The formula: cement, water, and carbon black

In a study published July 31, 2023, in the Proceedings of the National Academy of Sciences (PNAS), an MIT team led by professors Franz-Josef Ulm, Admir Masic, and Yang-Shao Horn, along with co-author Nicolas Chanut, detailed how to transform concrete into an energy storage system.

The process relies on three basic materials: water, cement, and carbon black, which is a highly conductive, fine carbon powder resembling pure soot.

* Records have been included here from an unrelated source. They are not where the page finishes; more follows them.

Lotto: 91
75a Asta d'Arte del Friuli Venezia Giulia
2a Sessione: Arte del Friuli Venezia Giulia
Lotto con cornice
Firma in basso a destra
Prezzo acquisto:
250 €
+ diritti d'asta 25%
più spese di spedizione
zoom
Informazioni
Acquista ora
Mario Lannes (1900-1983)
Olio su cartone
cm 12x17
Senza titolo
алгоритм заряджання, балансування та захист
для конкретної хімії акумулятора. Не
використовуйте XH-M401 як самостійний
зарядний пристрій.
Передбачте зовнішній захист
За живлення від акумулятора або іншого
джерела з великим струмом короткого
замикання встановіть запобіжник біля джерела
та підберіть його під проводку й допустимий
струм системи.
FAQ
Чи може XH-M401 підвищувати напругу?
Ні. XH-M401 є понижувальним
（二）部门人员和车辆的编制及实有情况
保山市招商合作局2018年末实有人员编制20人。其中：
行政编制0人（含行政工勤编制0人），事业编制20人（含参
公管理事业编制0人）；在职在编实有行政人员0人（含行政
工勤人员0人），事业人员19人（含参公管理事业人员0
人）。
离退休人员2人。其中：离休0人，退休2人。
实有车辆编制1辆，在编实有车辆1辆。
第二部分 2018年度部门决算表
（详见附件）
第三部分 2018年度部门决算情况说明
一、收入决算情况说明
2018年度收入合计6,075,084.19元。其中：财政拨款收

When mixed together, water naturally forms a branching network of microscopic channels within the curing cement. The carbon black particles migrate into these open spaces, self-assembling into a continuous, interconnected wire-like structure throughout the concrete.

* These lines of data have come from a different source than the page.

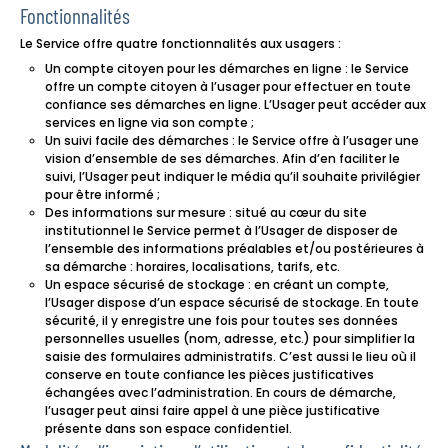
Fonctionnalités
Le Service offre quatre fonctionnalités aux usagers :
Un compte citoyen pour les démarches en ligne : le Service
offre un compte citoyen à l’usager pour effectuer en toute
confiance ses démarches en ligne. L’Usager peut accéder aux
services en ligne via son compte ;
Un suivi facile des démarches : le Service offre à l’usager une
vision d’ensemble de ses démarches. Afin d’en faciliter le
suivi, l’Usager peut indiquer le média qu’il souhaite privilégier
pour être informé ;
Des informations sur mesure : situé au cœur du site
institutionnel le Service permet à l’Usager de disposer de
l’ensemble des informations préalables et/ou postérieures à
sa démarche : horaires, localisations, tarifs, etc.
Un espace sécurisé de stockage : en créant un compte,
l’Usager dispose d’un espace sécurisé de stockage. En toute
sécurité, il y enregistre une fois pour toutes ses données
personnelles usuelles (nom, adresse, etc.) pour simplifier la
saisie des formulaires administratifs. C’est aussi le lieu où il
conserve en toute confiance les pièces justificatives
échangées avec l’administration. En cours de démarche,
l’usager peut ainsi faire appel à une pièce justificative
présente dans son espace confidentiel.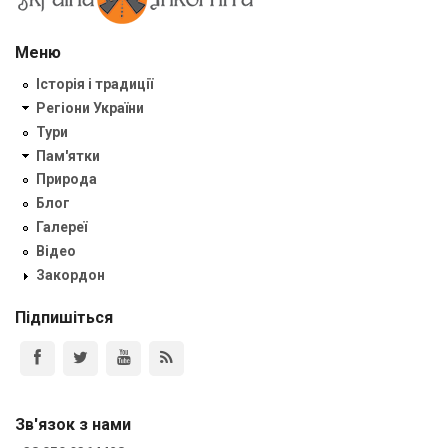
Меню
Історія і традиції
Регіони України
Тури
Пам'ятки
Природа
Блог
Галереї
Відео
Закордон
Підпишіться
Зв'язок з нами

To turn this material into a functioning supercapacitor, the cured concrete is soaked in a standard electrolyte, such as potassium chloride salt. This salt provides the charged particles that accumulate on the internal carbon framework.

Unlike standard lithium-ion batteries, which store energy through slow chemical reactions that degrade over time, a supercapacitor stores energy physically. When an electric current is applied, the salt ions migrate to opposite sides of the carbon network, creating a strong electric field. This allows the material to charge and discharge rapidly across thousands of cycles without losing performance.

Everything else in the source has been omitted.